4 thoughts on “Some Thoughts About Q”

  1. Hey, Jimmy, are you familiar with “the Clementine Tradition” theory? By my lights, it accounts for all the evidence cited in support of Q, makes sense of a number of details that are difficult or impossible to make sense of under Q, makes sense of all the Patristic testimony regarding how the various Gospels came about, makes sense of the “breathless style” you described regarding Mark, and does it all without unnecessarily multiplying hypothetical entities.

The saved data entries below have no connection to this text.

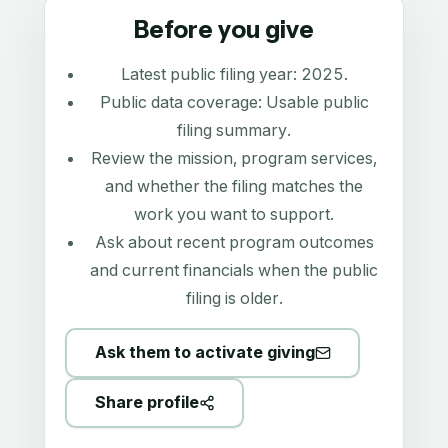
Before you give
Latest public filing year:
2025
.
Public data coverage:
Usable public
filing summary
.
Review the mission, program services,
and whether the filing matches the
work you want to support.
Ask about recent program outcomes
and current financials when the public
filing is older.
Ask them to activate giving
Share profile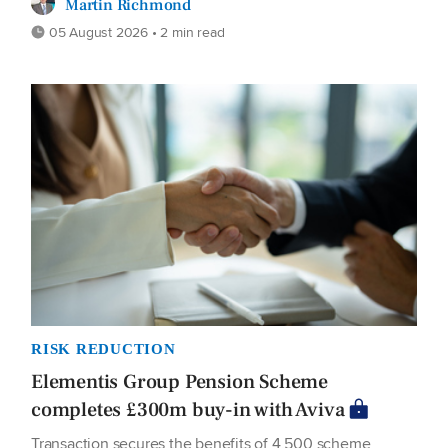
Martin Richmond
05 August 2026 • 2 min read
RISK REDUCTION
Elementis Group Pension Scheme
completes £300m buy-in with Aviva
Transaction secures the benefits of 4,500 scheme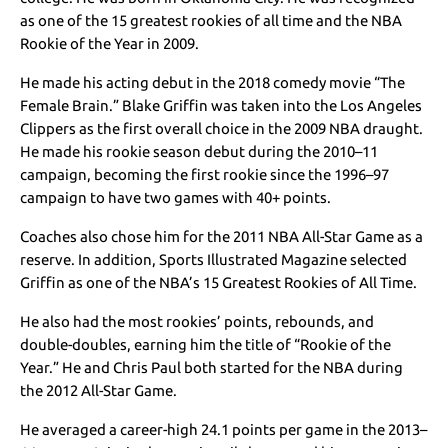
as one of the 15 greatest rookies of all time and the NBA
Rookie of the Year in 2009.
He made his acting debut in the 2018 comedy movie “The
Female Brain.” Blake Griffin was taken into the Los Angeles
Clippers as the first overall choice in the 2009 NBA draught.
He made his rookie season debut during the 2010–11
campaign, becoming the first rookie since the 1996–97
campaign to have two games with 40+ points.
Coaches also chose him for the 2011 NBA All-Star Game as a
reserve. In addition, Sports Illustrated Magazine selected
Griffin as one of the NBA’s 15 Greatest Rookies of All Time.
He also had the most rookies’ points, rebounds, and
double-doubles, earning him the title of “Rookie of the
Year.” He and Chris Paul both started for the NBA during
the 2012 All-Star Game.
He averaged a career-high 24.1 points per game in the 2013–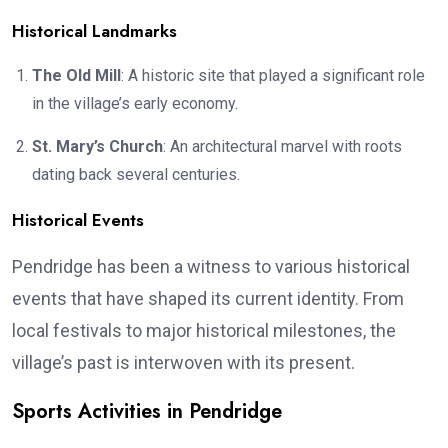
Historical Landmarks
The Old Mill
: A historic site that played a significant role
in the village’s early economy.
St. Mary’s Church
: An architectural marvel with roots
dating back several centuries.
Historical Events
Pendridge has been a witness to various historical
events that have shaped its current identity. From
local festivals to major historical milestones, the
village’s past is interwoven with its present.
Sports Activities in Pendridge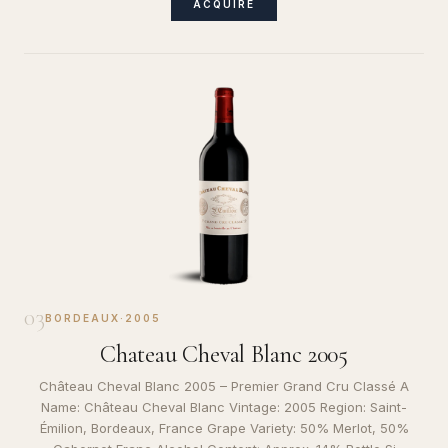
ACQUIRE
03
BORDEAUX
·
2005
Chateau Cheval Blanc 2005
Château Cheval Blanc 2005 – Premier Grand Cru Classé A
Name: Château Cheval Blanc Vintage: 2005 Region: Saint-
Émilion, Bordeaux, France Grape Variety: 50% Merlot, 50%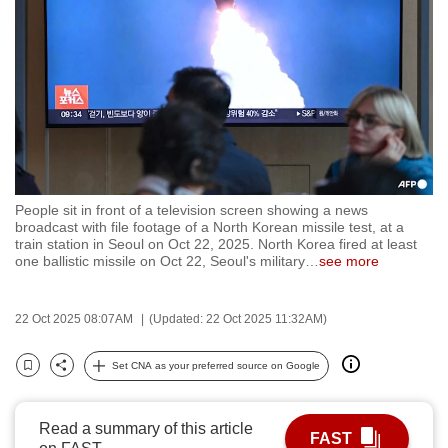
to
switch
browsers
but
we
want
your
experience
People sit in front of a television screen showing a news
with
broadcast with file footage of a North Korean missile test, at a
CNA
train station in Seoul on Oct 22, 2025. North Korea fired at least
one ballistic missile on Oct 22, Seoul's military
…
see more
to
be
fast,
22 Oct 2025 08:07AM
(Updated: 22 Oct 2025 11:32AM)
secure
Set CNA as your preferred source on Google
and
Bookmark
Share
the
best
Read a summary of this article
FAST
it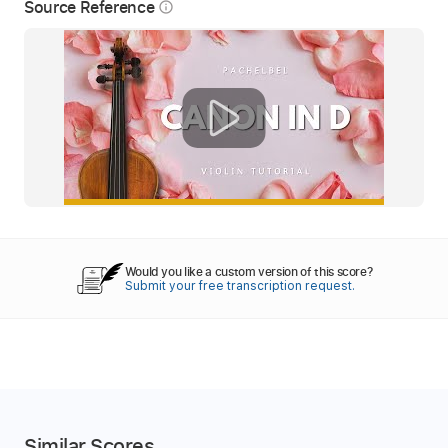
Source Reference
info_outline
Would you like a custom version of this score?
Submit your free transcription request.
Similar Scores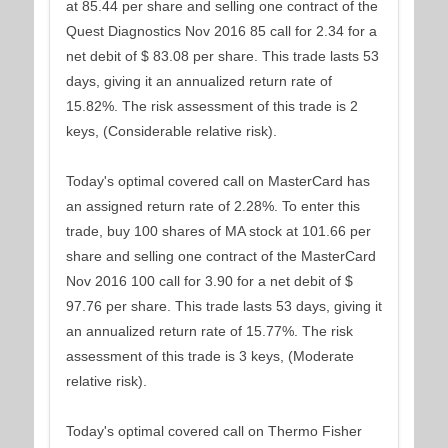
at 85.44 per share and selling one contract of the
Quest Diagnostics Nov 2016 85 call for 2.34 for a
net debit of $ 83.08 per share. This trade lasts 53
days, giving it an annualized return rate of
15.82%. The risk assessment of this trade is 2
keys, (Considerable relative risk).
Today's optimal covered call on MasterCard has
an assigned return rate of 2.28%. To enter this
trade, buy 100 shares of MA stock at 101.66 per
share and selling one contract of the MasterCard
Nov 2016 100 call for 3.90 for a net debit of $
97.76 per share. This trade lasts 53 days, giving it
an annualized return rate of 15.77%. The risk
assessment of this trade is 3 keys, (Moderate
relative risk).
Today's optimal covered call on Thermo Fisher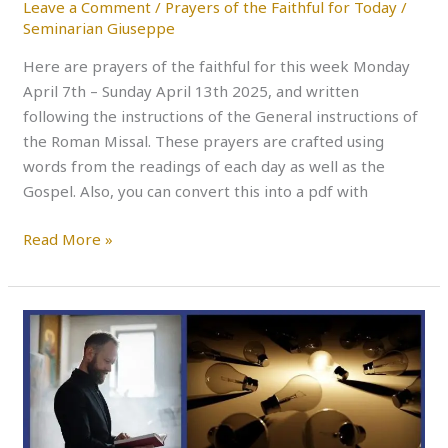
Leave a Comment
/
Prayers of the Faithful for Today
/
Seminarian Giuseppe
Here are prayers of the faithful for this week Monday
April 7th – Sunday April 13th 2025, and written
following the instructions of the General instructions of
the Roman Missal. These prayers are crafted using
words from the readings of each day as well as the
Gospel. Also, you can convert this into a pdf with
Read More »
PRAYERS
OF
THE
FAITHFUL
THIS
WEEK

  2. Rather than found in one document, any chance that the 235 verses could have been sayings that “went viral” in a frontlet/phylacteries form of “social media”?

  3. Jimmy:

    A sentence early in your piece kinda jumped out at me:

    “Although the Magisterium of the Church initially prohibited Catholic scholars from advocating this view, this was later changed.”

    Can you, at some point, clarify in what way “the Magisterium of the Church initially prohibited Catholic scholars from advocating this view?”

    I ask because, well, I’m a reasonably recent Catholic convert, and in dialogue with some other folks who’re considering the claims of the Catholic Church.

    My impression is that, under certain conditions, IF the Magisterium makes a statement that such-and-such is either factually false (on a matter of faith) or illicit (on a matter of morals), THEN, that statement is infallible: The Magisterium cannot change its mind without admitting having erred, which would of course falsify Catholic ecclesiology.

    Clearly, this instruction from the Magisterium telling Catholics that they could not hold the “Q” theory must not have fulfilled the “under certain conditions” clause; otherwise the Magisterium could not reverse itself in this fashion.

    Now the knowledge that certain theological and moral doctrines are rock-solid-not-gonna-change is what makes Catholic epistemology unique in the world. When the Magisterium has spoken infallibly, you can know, and know that you know, that the Church will, fifty-thousand years hence if the Lord tarries, still be teaching the same faith.

    This is a huge blessing, but to make use of it one must be able to distinguish the irreformable stuff from the stuff that ISN’T rock-solid unchangeable.

    If I had been a Catholic Bible Scholar, and I’d heard the Magisterium telling me, “You cannot, as a Catholic, hold the view that Matthew and Luke referred to some earlier Q document,” I would be confused about what to think.

    It isn’t a discipline, like Meatless Fridays. And it’s not a matter of morals. Is it a matter of faith?

    It seems as if it must be a matter of faith. This kind of statement from the Magisterium sounds similar in form to the Magisterium’s statement against polygenism: “You cannot, as a Catholic, hold the view that Adam and Eve are merely representative of a large population of early humans.”

    But if such forbiddings can be classified as matters of faith, then they fulfill one of the criteria for Magisterial infallibility. What, then, prevented the prohibition on Q from being infallible? Some other criteria?

    What other criteria are there, which a Catholic can identify being applied to a particular teaching, which will “flag” that teaching as changeable?

    And which of these criteria was the one which savvy Catholic Bible Scholars knew (at the time) made the Magisterial prohibition on the Q theory a possibly-changeable prohibition?